* **WORK ITEM**: Below are the records; pull every line that includes "پذیری".

* **THE DATA**:
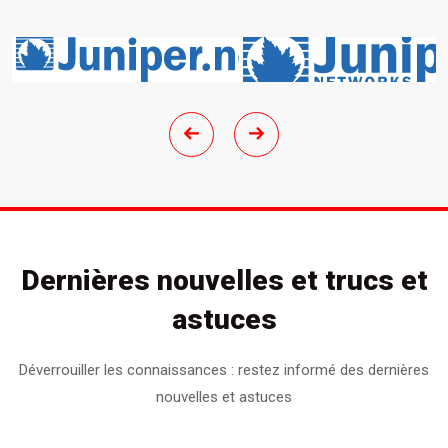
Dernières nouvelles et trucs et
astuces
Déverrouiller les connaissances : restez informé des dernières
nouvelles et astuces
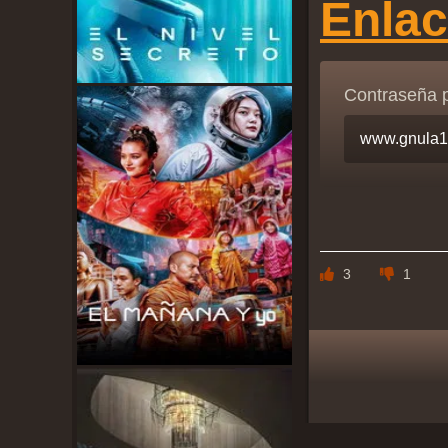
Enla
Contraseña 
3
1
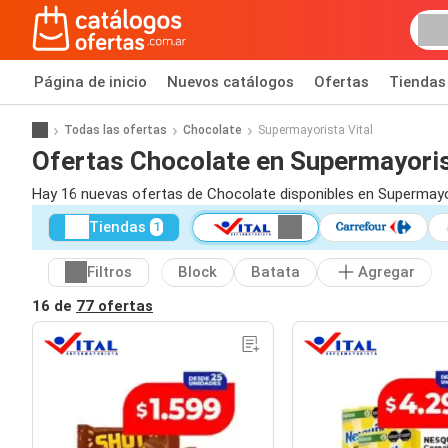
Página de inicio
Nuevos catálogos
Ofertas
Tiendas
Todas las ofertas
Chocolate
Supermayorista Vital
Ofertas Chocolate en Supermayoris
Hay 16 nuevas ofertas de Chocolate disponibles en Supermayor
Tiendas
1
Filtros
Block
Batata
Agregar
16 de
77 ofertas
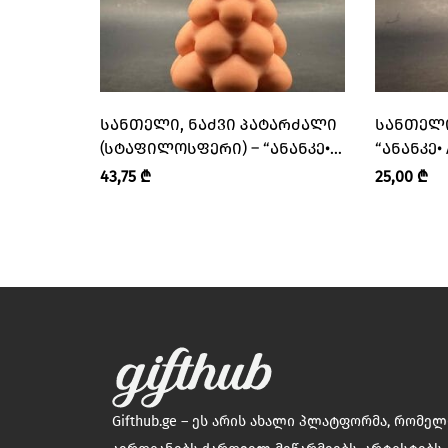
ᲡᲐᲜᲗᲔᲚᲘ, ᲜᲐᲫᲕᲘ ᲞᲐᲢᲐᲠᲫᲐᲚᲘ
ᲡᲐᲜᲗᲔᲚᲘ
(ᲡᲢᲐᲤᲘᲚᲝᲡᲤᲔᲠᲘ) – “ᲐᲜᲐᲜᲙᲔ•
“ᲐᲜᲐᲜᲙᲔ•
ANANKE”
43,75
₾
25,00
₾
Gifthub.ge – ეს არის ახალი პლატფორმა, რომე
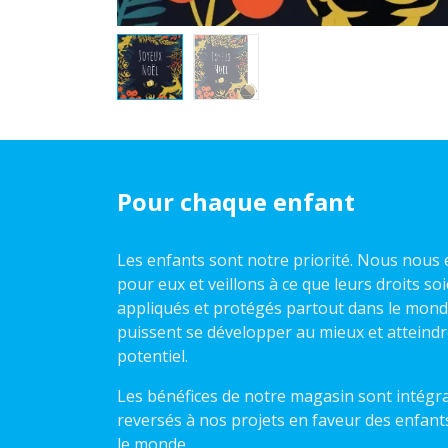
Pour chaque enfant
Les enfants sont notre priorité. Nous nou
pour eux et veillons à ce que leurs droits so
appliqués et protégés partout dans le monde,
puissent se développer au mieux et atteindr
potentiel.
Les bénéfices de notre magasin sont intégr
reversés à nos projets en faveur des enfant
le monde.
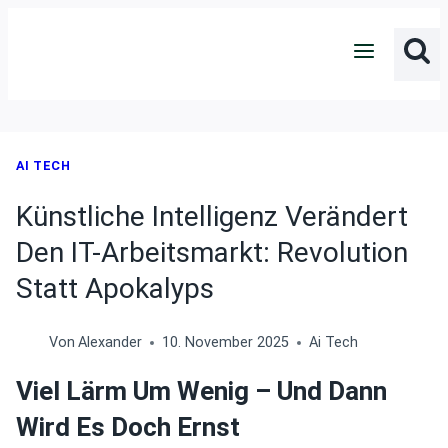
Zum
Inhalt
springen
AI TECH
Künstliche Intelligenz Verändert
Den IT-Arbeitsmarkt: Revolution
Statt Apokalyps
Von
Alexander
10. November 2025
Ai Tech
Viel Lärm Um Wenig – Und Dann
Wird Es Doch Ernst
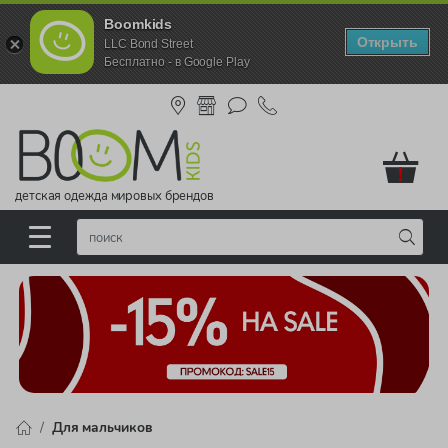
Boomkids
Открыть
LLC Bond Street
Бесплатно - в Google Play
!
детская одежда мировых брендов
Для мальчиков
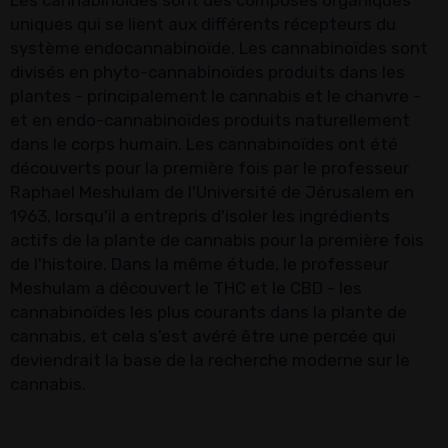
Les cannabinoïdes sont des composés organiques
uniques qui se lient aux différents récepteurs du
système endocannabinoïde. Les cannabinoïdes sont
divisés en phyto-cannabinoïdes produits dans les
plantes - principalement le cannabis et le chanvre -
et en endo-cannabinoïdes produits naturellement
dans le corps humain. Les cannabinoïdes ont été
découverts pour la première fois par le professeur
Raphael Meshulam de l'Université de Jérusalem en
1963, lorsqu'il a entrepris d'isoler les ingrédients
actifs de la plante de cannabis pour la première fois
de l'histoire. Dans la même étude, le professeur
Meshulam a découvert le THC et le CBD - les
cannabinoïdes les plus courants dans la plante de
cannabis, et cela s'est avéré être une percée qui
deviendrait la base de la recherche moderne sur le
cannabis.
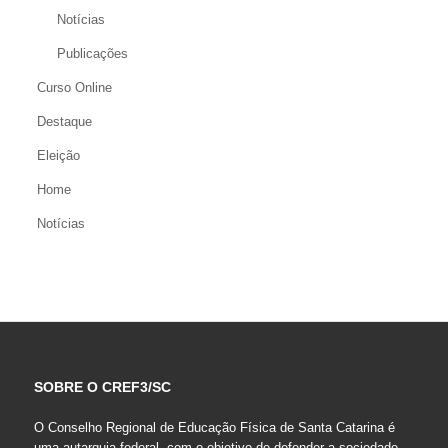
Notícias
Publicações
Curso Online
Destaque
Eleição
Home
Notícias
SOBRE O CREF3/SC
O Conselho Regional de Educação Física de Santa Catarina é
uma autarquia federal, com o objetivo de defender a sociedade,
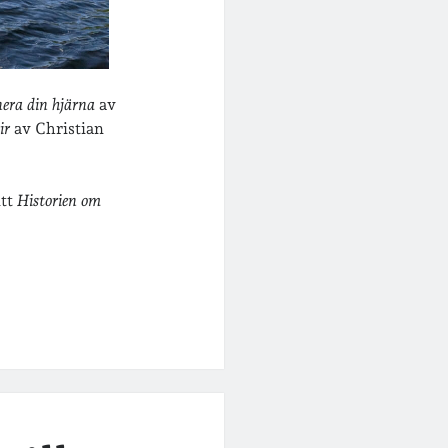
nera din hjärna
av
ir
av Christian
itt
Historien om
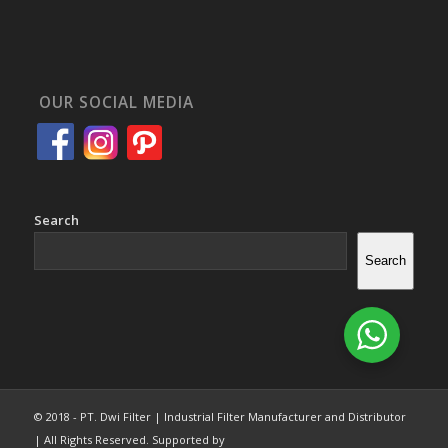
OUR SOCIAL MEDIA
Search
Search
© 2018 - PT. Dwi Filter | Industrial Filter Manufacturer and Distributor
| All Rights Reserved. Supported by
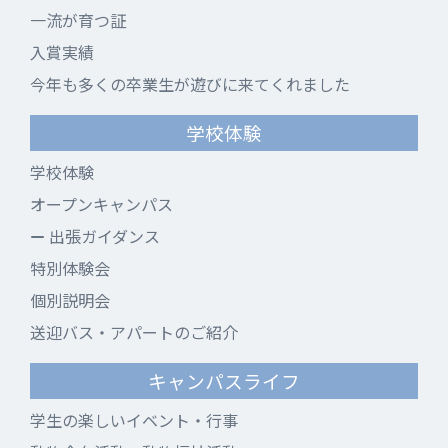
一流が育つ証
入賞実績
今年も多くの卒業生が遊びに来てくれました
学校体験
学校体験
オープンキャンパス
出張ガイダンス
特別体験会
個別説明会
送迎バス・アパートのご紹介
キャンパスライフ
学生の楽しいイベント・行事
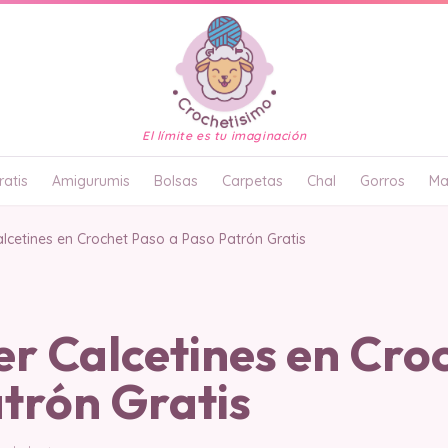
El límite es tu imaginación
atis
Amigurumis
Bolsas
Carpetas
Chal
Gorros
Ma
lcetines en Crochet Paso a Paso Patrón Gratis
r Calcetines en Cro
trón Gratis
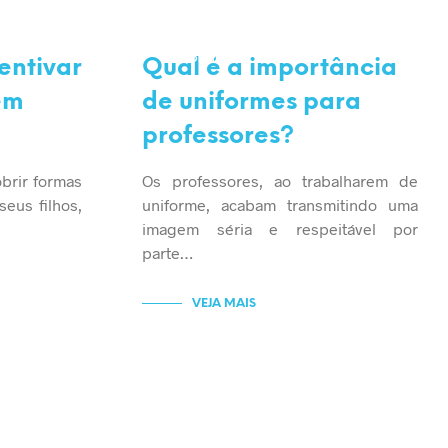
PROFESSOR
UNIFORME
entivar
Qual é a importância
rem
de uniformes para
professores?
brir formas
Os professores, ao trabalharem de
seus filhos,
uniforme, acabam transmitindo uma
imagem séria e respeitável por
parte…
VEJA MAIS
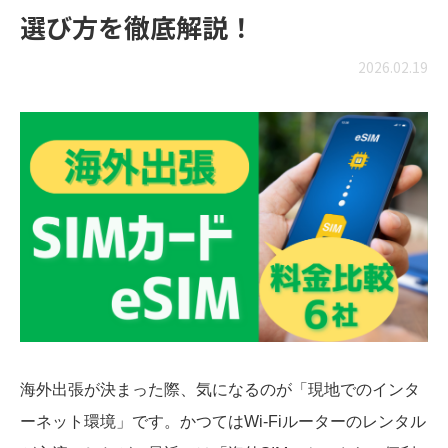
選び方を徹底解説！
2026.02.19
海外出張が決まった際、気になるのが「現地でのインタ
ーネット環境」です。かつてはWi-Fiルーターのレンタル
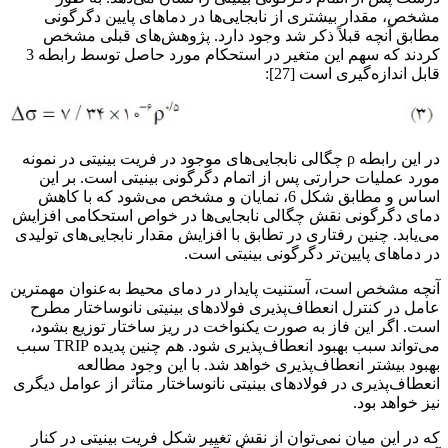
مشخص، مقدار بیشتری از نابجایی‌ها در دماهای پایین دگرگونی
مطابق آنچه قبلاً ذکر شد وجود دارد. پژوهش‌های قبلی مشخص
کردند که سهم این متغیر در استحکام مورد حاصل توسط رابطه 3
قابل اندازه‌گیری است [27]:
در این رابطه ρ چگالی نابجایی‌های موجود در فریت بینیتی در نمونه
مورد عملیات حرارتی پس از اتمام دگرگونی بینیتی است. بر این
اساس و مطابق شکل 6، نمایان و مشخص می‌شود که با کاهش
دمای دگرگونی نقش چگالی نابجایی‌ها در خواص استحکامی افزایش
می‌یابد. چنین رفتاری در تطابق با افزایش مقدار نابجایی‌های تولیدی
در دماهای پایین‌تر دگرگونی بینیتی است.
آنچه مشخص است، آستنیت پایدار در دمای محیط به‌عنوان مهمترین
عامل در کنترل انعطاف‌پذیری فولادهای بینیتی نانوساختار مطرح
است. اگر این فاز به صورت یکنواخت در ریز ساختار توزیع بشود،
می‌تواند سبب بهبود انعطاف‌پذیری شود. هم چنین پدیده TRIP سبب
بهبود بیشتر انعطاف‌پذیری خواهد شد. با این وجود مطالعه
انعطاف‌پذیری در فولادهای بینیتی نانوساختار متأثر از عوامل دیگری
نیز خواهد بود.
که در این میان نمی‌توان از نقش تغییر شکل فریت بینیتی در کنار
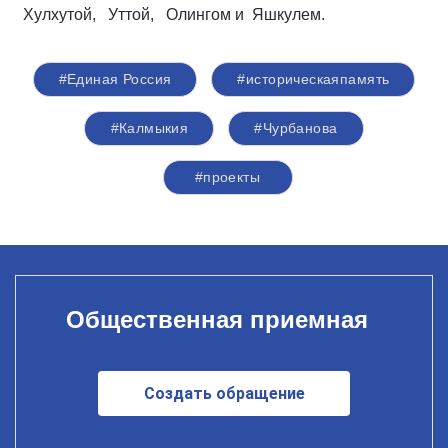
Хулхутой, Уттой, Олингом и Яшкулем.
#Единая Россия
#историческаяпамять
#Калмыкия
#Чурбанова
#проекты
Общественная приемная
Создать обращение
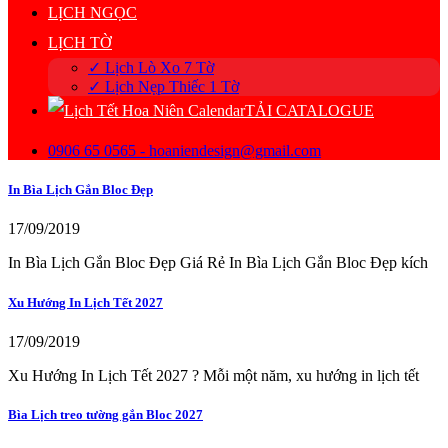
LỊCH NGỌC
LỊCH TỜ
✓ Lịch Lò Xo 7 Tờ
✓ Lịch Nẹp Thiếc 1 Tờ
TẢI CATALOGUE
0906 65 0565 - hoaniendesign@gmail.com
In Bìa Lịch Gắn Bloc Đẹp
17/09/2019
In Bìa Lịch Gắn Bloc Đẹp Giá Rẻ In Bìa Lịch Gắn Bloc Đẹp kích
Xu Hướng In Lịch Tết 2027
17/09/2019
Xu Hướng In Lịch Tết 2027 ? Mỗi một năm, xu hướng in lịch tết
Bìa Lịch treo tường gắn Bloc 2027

* **YOUR RESPONSE**:
عامل در کنترل انعطاف‌پذیری فولادهای بینیتی نانوساختار مطرح
می‌تواند سبب بهبود انعطاف‌پذیری شود. هم چنین پدیده TRIP سبب
بهبود بیشتر انعطاف‌پذیری خواهد شد. با این وجود مطالعه
انعطاف‌پذیری در فولادهای بینیتی نانوساختار متأثر از عوامل دیگری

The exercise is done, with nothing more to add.